II. Des avancées significatives
15C’est en s’appuyant sur les travaux les plus récents que les contributions réunies dans cet ouvrage analysent les métamorphoses du commerce depuis le xviiie siècle jusqu’à nos jours, en cherchant à dégager les interactions avec les dynamiques de la consommation – dans la longue durée la consommation s’est élargie par étapes à tous les groupes sociaux sans pour autant que s’effacent les écarts qui les séparent (Daumas, 2018) –, tout en se demandant si on a affaire à de véritables révolutions commerciales ou à des innovations ponctuelles. C’est pourquoi l’analyse privilégie une approche en matière de formats et fait donc se succéder des monographies d’entreprises ou de types de magasin. Néanmoins, en raison des forces disponibles et de l’état de la recherche, l’exhaustivité était hors d’atteinte, si bien que manquent à l’appel les coopératives de consommation, les magasins à prix uniques, la vente par correspondance, et le système de la concession jadis en usage dans l’électroménager et la télévision, et aujourd’hui encore dans l’automobile16. L’approche par le produit (denrées alimentaires, fromage de Roquefort, eaux minérales) complète celle par les formats car elle permet de comprendre comment un marché se construit concrètement, autrement dit comment se nouent les relations entre produit, producteur, distributeur et clients. En observant l’évolution du commerce et de la distribution sous tous les angles – économique, géographique, social, culturel, politique –, cet ouvrage apporte au lecteur une vision renouvelée des transformations du commerce, de la boutique jusqu’au e-commerce. Cependant, la perspective adoptée – l’articulation entre consommation et distribution – conduit forcément à laisser dans l’ombre des questions importantes : les structures des entreprises, les business models, le financement, les relations avec les fournisseurs, la gestion du personnel, les technologies et les fonctions « techniques », etc. Enfin, centré sur la France, ce livre n’offre pas au lecteur une comparaison avec le reste de l’Europe, non par ignorance des autres historiographies nationales ou par volonté de se claquemurer derrière des frontières de papier mais, bien plutôt, en raison de « nécessités pratiques » (Bloch, 2006, p. 380) : la recherche française doit d’abord rattraper son retard sur ce qui se fait ailleurs et assurer ainsi solidement les bases à partir desquelles des approches comparatives pourront se développer hardiment.
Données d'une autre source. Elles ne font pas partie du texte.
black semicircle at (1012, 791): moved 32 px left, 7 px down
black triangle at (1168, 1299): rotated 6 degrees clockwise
16La première partie de l’ouvrage réunit des études de cas qui rendent compte du processus de modernisation du commerce de la fin du xviiie siècle jusqu’à la veille de la Première Guerre mondiale en étudiant successivement la boutique, le grand magasin dans ses deux versions bourgeoise et populaire, et les magasins à succursales multiples qui incarnent une forme alternative de concentration.
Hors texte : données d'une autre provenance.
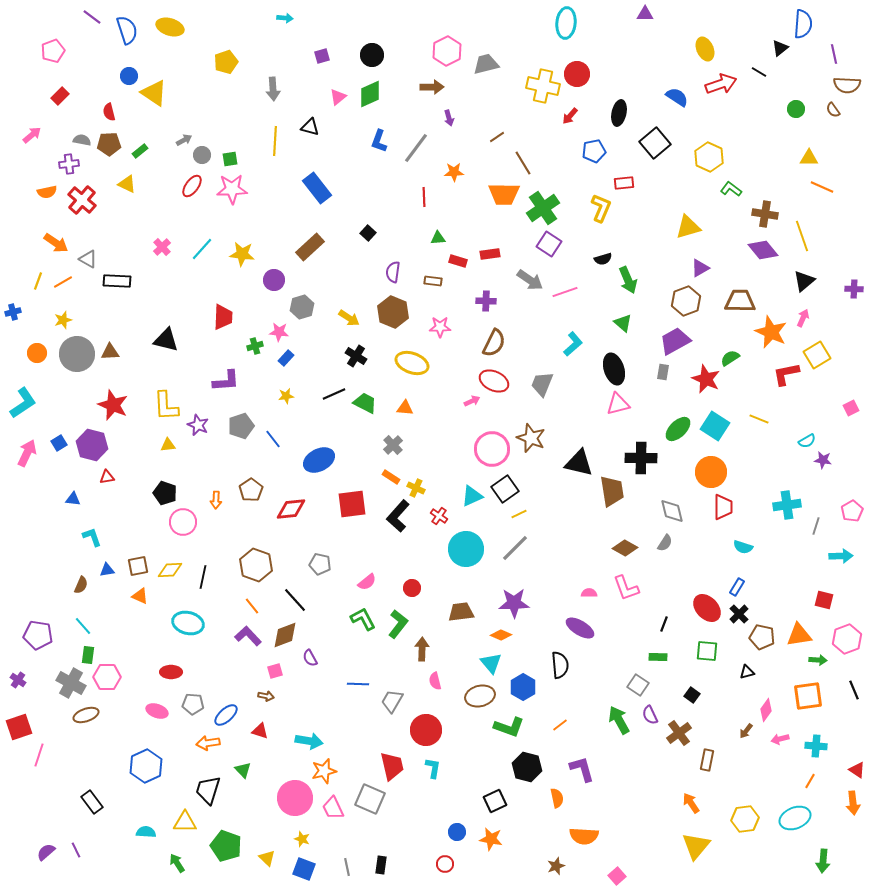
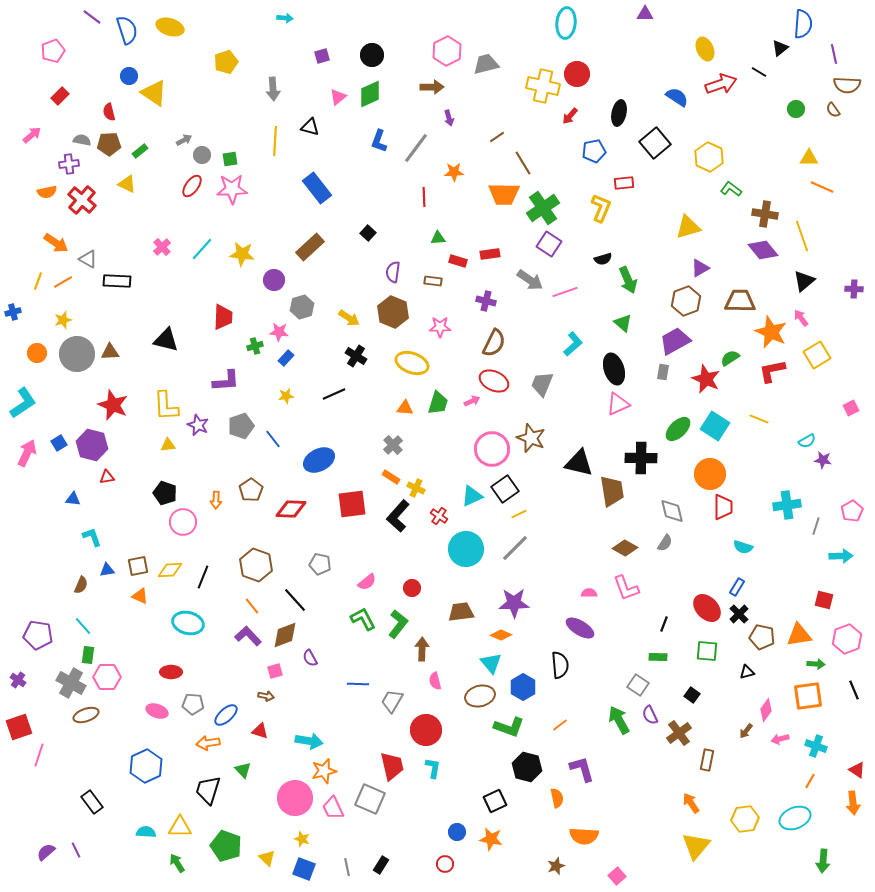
purple cross at (486, 301): rotated 12 degrees clockwise
pink arrow at (803, 318): moved 2 px left; rotated 60 degrees counterclockwise
red L-shape at (786, 374): moved 14 px left, 3 px up
green trapezoid at (365, 403): moved 73 px right; rotated 80 degrees clockwise
pink triangle at (618, 404): rotated 10 degrees counterclockwise
orange circle at (711, 472): moved 1 px left, 2 px down
red diamond at (291, 509): rotated 8 degrees clockwise
black line at (203, 577): rotated 10 degrees clockwise
green arrow at (818, 660): moved 2 px left, 4 px down
cyan cross at (816, 746): rotated 15 degrees clockwise
yellow triangle at (185, 822): moved 5 px left, 5 px down
black rectangle at (381, 865): rotated 24 degrees clockwise
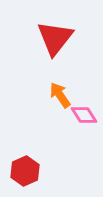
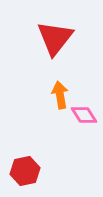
orange arrow: rotated 24 degrees clockwise
red hexagon: rotated 12 degrees clockwise
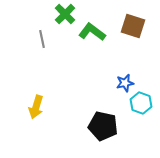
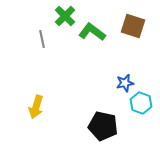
green cross: moved 2 px down
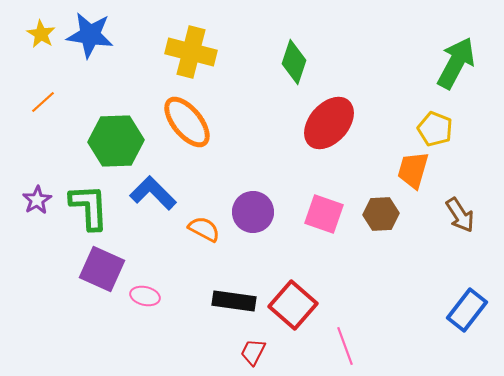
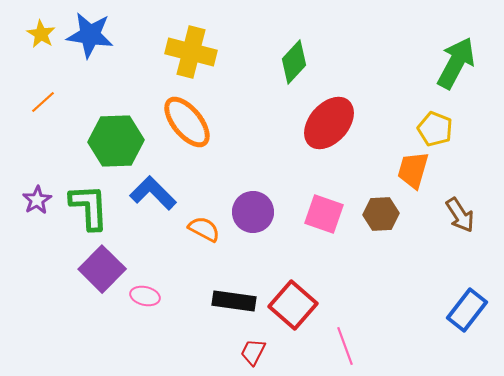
green diamond: rotated 24 degrees clockwise
purple square: rotated 21 degrees clockwise
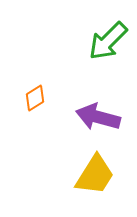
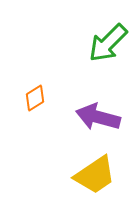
green arrow: moved 2 px down
yellow trapezoid: rotated 24 degrees clockwise
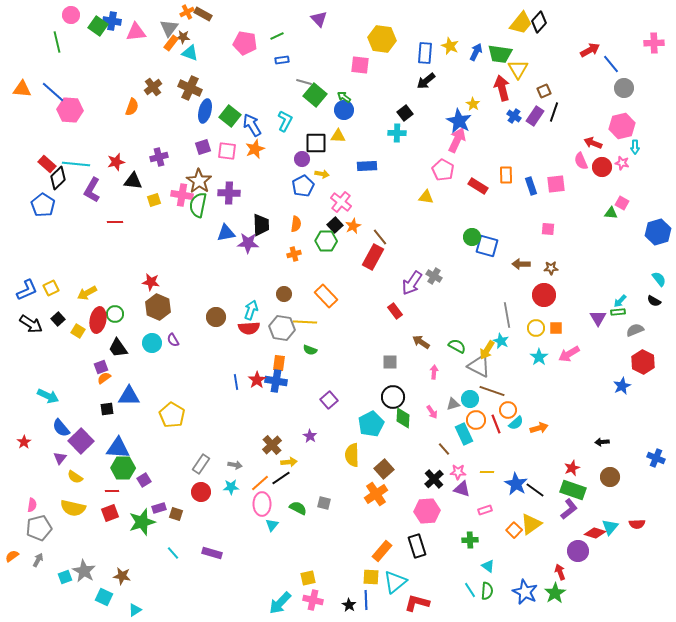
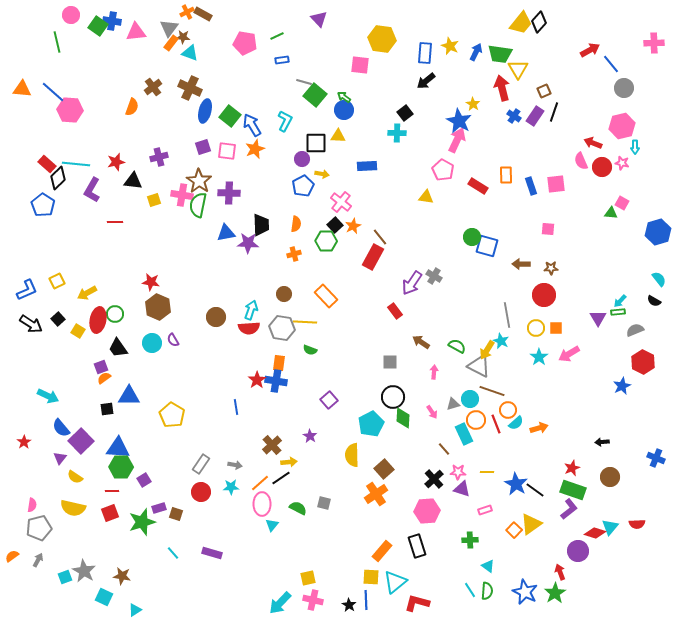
yellow square at (51, 288): moved 6 px right, 7 px up
blue line at (236, 382): moved 25 px down
green hexagon at (123, 468): moved 2 px left, 1 px up
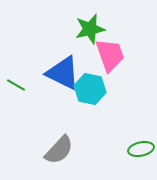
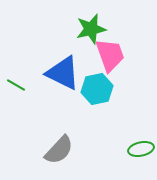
green star: moved 1 px right
cyan hexagon: moved 7 px right; rotated 24 degrees counterclockwise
17On sait depuis la publication en 1982 du livre de Neil McKendrick, The Birth of a Consumer Society, que l’innovation commerciale est antérieure à la révolution industrielle. Cependant, depuis, la question des interactions entre production, urbanisation, distribution et consommation n’a cessé d’alimenter les discussions entre historiens. C’est pour y voir plus clair sur la question embrouillée des relations entre inventivité marchande et essor de la consommation que Natacha Coquery (« L’essor d’une culture de consommation à l’époque des Lumières et ses répercussions sur le commerce de détail ») fait d’abord le point sur les avancées des historiographies britannique et française, avant d’étudier dans le cas parisien l’influence d’une culture de consommation sur les évolutions du commerce. Et de montrer que si les boutiquiers ont bien joué un rôle crucial dans l’élargissement de la consommation, en revanche, on ne peut parler pour autant de révolution du commerce car la spécificité du siècle des Lumières est, précisément, que les boutiques associent pratiques anciennes et nouvelles.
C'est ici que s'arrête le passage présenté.